What everyday challenges is my patient likely to face? Even in 2021 we remain remarkably ill-equipped to answer this question. Clinical measures of basic visual function (acuity, visual fields, etc.) are surprisingly poor at predicting quality of life, and, historically, there has been no practical way to observe 'real-world' task performance directly. Virtual reality (VR) may provide a solution: allowing us to quantify patients' ability to perform the sorts of real-world tasks they really care about, in simulated environments that are safe and replicable. But is VR really capable of delivering clinically meaningful insights?
Is VR really capable of delivering clinically meaningful insights?
To address this question, Lam et al. gave 98 glaucoma patients, and 50 controls, five simulated tasks to perform (identifying products on a supermarket shelf, navigating a street at night, etc.). They measured performance in terms of completion time and number of errors.

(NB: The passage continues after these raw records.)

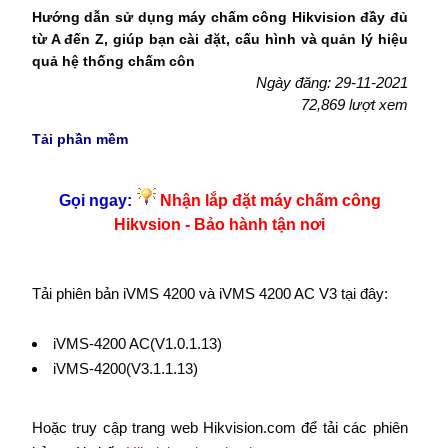
Hướng dẫn sử dụng máy chấm công Hikvision đầy đủ
từ A đến Z, giúp bạn cài đặt, cấu hình và quản lý hiệu
quả hệ thống chấm côn
Ngày đăng: 29-11-2021
72,869 lượt xem
Tải phần mềm
Gọi ngay:
Nhận lắp đặt máy chấm công
Hikvsion - Bảo hành tận nơi
Tải phiên bản iVMS 4200 và iVMS 4200 AC V3 tại đây:
iVMS-4200 AC(V1.0.1.13)
iVMS-4200(V3.1.1.13)
Hoặc truy cập trang web Hikvision.com để tải các phiên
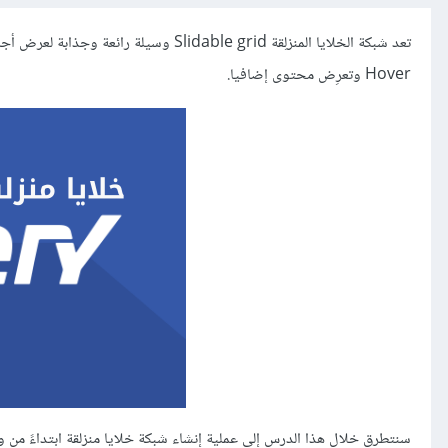
تعد شبكة الخلايا المنزلِقة lidable grid
Hover وتعرِض محتوى إضافيا.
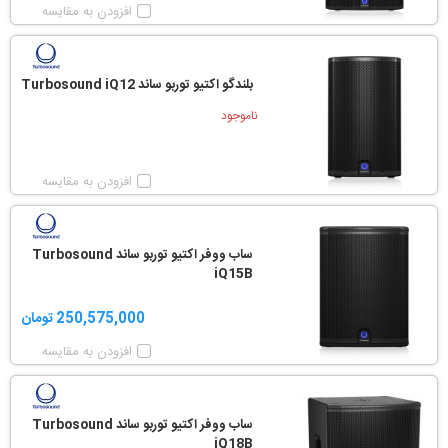
افزودن به مقایسه
بلندگو اکتیو توربو ساند Turbosound iQ12
ناموجود
افزودن به مقایسه
ساب ووفر اکتیو توربو ساند Turbosound
iQ15B
250,575,000 تومان
افزودن به مقایسه
ساب ووفر اکتیو توربو ساند Turbosound
iQ18B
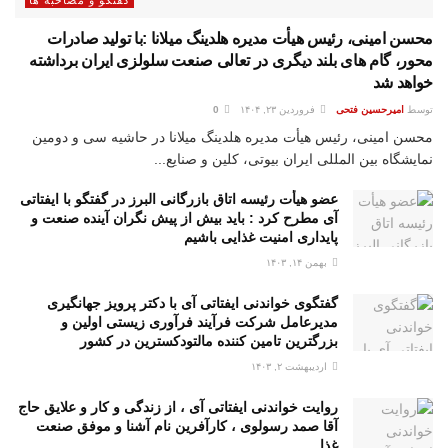
گفتگو و مصاحبه ها
محسن امینی، رئیس هیأت مدیره هلدینگ میلانا :با تولید صادرات
محور، گام های بلند دیگری در تعالی صنعت سلولزی ایران برداشته
خواهد شد
توسط
امیرحسین فتحی
فروردین ۲۳, ۱۴۰۴
0
محسن امینی، رئیس هیأت مدیره هلدینگ میلانا در حاشیه سی و دومین
نمایشگاه بین المللی ایران بیوتی، کلین و صنایع...
عضو هیأت رئیسه اتاق بازرگانی البرز در گفتگو با ایفتاتی
آی مطرح کرد : باید بیش از پیش نگران آینده صنعت و
پایداری امنیت غذایی باشیم
بهمن ۱۴, ۱۴۰۳
گفتگوی خواندنی ایفتاتی آی با دکتر پرویز جهانگیری
مدیرعامل شرکت فرآیند فرآوری زیستی اولین و
بزرگترین تامین کننده مالتودکسترین در کشور
اردیبهشت ۲, ۱۴۰۳
روایت خواندنی ایفتاتی آی ، از زندگی و کار و علایق حاج
آقا صمد رسولوی ، کارآفرین نام آشنا و موفق صنعت
غذا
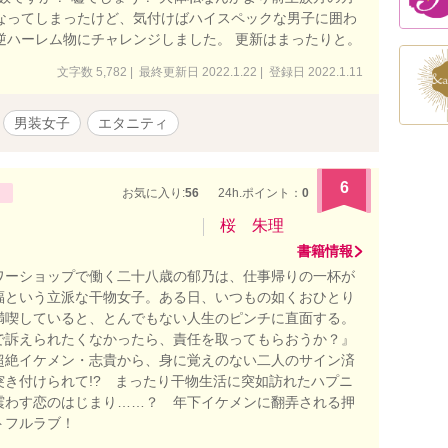
なってしまったけど、気付けばハイスペックな男子に囲わ
逆ハーレム物にチャレンジしました。 更新はまったりと。
文字数 5,782 | 最終更新日 2022.1.22 | 登録日 2022.1.11
男装女子
エタニティ
6
お気に入り:
56
24h.ポイント：
0
桜 朱理
書籍情報
ワーショップで働く二十八歳の郁乃は、仕事帰りの一杯が
福という立派な干物女子。ある日、いつもの如くおひとり
満喫していると、とんでもない人生のピンチに直面する。
で訴えられたくなかったら、責任を取ってもらおうか？』
超絶イケメン・志貴から、身に覚えのない二人のサイン済
突き付けられて!? まったり干物生活に突如訪れたハプニ
震わす恋のはじまり……？ 年下イケメンに翻弄される押
トフルラブ！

As one might predict, glaucoma patients performed significantly more poorly than controls; for example taking 15 seconds (34%) longer to identify ten products on a supermarket shelf, and making more collisions in the navigation task. There were also encouraging associations with more basic visual function measures (e.g., navigation times increasing by 8.4 seconds for each 1 dB decrease in binocular visual field sensitivity), and a modest-but-respectable association with patient-reported quality of life (VFQ-25: R2 = 0.21).
These findings are consistent with - and substantively extend - previous findings from independent research groups. For example, Goh et al. (TVST, 2018), who used a smartphone- based virtual reality device to similarly assess activity limitation in glaucoma, and Jones et al. (NPJ Digital Medicine, 2020), where we used augmented reality to assess the 'real-world' impact of simulated glaucoma.
Overall, Lam et al.'s work represents an exciting proof-of-principle. It suggests that new digital technologies may indeed be capable of providing novel and meaningful insights into the challenges a particular patient may face, as well as into the effects of sight loss more generally. However, key practical hurdles remain, such as the fact that current-generation VR headsets are bulky, and not particularly comfortable to wear. In that respect, it is perhaps telling that the mean patient age in the present study was just 49.8 years, and that 16% of participants reported motion sickness when using the device.